Former Bengals and Pro-Bowl quarterback Anderson explained that he recognized the need for improved living situations when his nephew Drew aged out of a highly engaging group facility for autistic teens. Because of severe behavioral issues, Anderson said, his nephew requires ongoing professional care. At his nephew's current adult group home, he said, Drew's life consists primarily of going back and forth to work and sitting in his room.

"We remember the days when he would be out shooting baskets with some of the guys; they had walking trails that he liked and a community center where he could watch movies -- and we thought maybe we could do something with a community that just lets them live the highest quality of life that they can," Anderson said.

As the number of adults living with development disabilities increases exponentially, the nation needs to take a closer look at the quality of life for these individuals, Reinert said. A fair amount of services and support exist for children, she noted, but that all ceases when they turn 22 years of age.

Surprisingly few such communities exist in the U.S., Anderson said, so he hopes to create a prototype of sorts for others to follow. He said the foundation is scouting locations, as well as working with consultants on planning, and said Cincinnati USA Regional Chamber could also be instrumental in finding additional employment for developmentally disabled adults.

"As we go forward, there's going to be a tremendous housing need here, and our community (Lighthouse Landing) won't nearly help to solve it all," Anderson said, "but hopefully it will make a difference."

"We have an explosion happening with those with developmental disabilities," Reinert said. "With autism, we're talking one in 63 births at this point. There are services for the kids, but people often forget that autism isn't something that you outgrow. If you have autism, you're going to have it as an adult, too."

Reinert knows. Her son Zach recently turned 22 years old, essentially aging him out the system. She said she's fortunate, since he's highly functional and able to live at home. But for those with extreme behavioral issues, she said, parents and caregivers face few options, and there are long waiting lists for group homes. Currently in the U.S., she said, an estimated 850,000 people over the age of 60 have children with developmental disabilities still living with them.

"Unfortunately, parents die. That's just a fact of life," she said. "And for us to wish 'Please let me live a day longer than my child' is not something as a parent you ever want to do. You want to know what kind of support is going to be there for them."

By building the community, Reinert said, organizers hope to address the feelings of loneliness and isolation often experienced by autistic adults.

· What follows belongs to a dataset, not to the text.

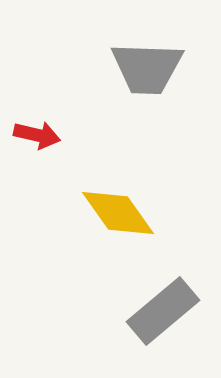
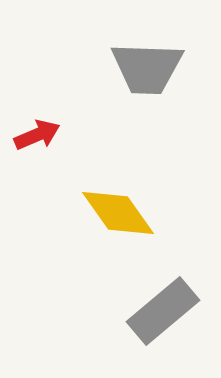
red arrow: rotated 36 degrees counterclockwise
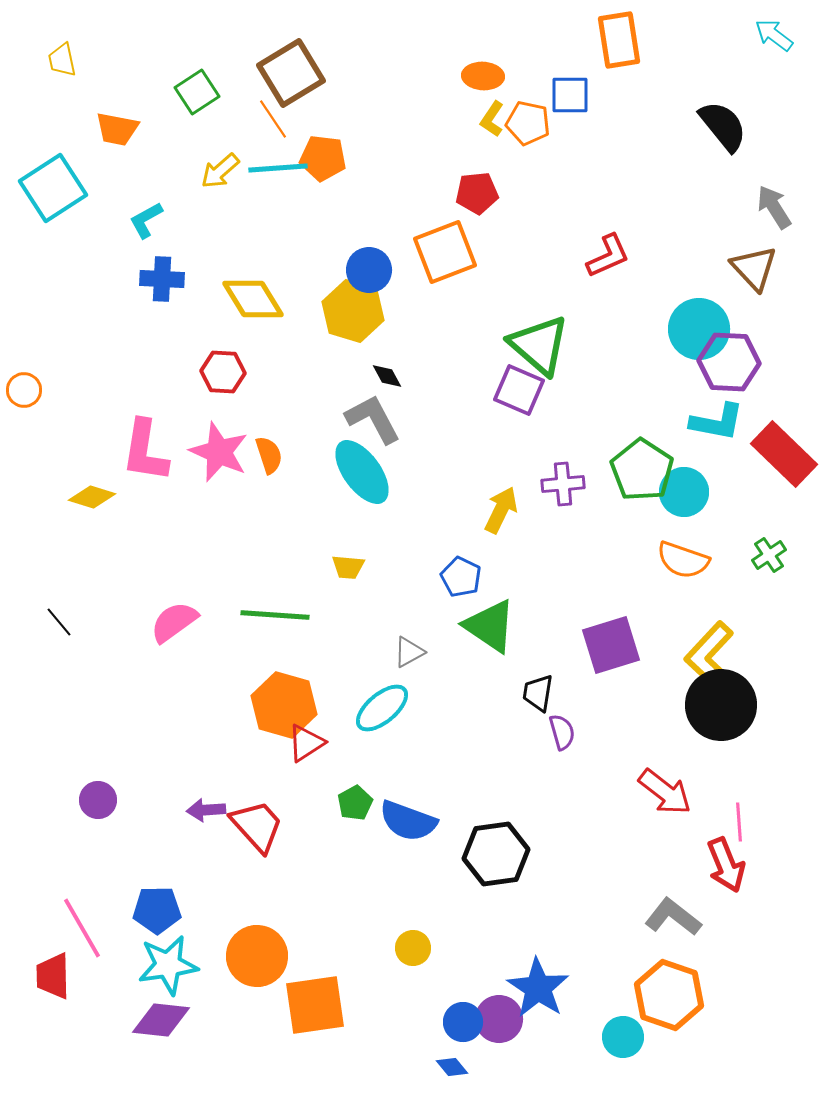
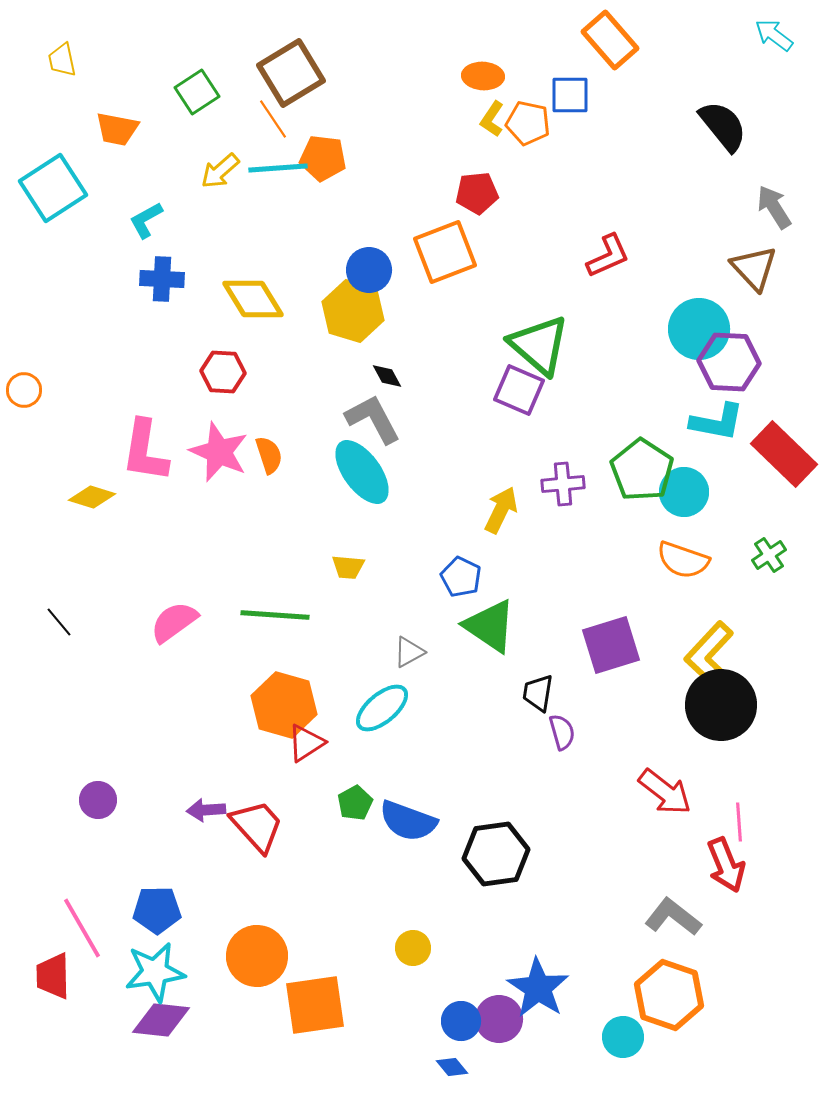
orange rectangle at (619, 40): moved 9 px left; rotated 32 degrees counterclockwise
cyan star at (168, 965): moved 13 px left, 7 px down
blue circle at (463, 1022): moved 2 px left, 1 px up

She said their plan is to create an intentionally diverse population of those both with and without developmental disabilities, there to offer support to each other.

"All over the country you're seeing more and more family members and parents saying that we need to do something about living situations," she said. "We need to make sure that we feel comfortable that our adult child is in a place where they can have that quality of life."

To learn more about the proposed community and to offer support, Anderson encourages people to come out and participate in the family-friendly event.

"Children's Hospital is sponsoring a kids zone for us with a trampoline," he said. "We've got face painters, balloon animals, there's food trucks going to be there and you get to watch the Bengals take on New England. Plus you get to walk on the field at Paul Brown and Great American Ball Park. It's going to be a lot of fun."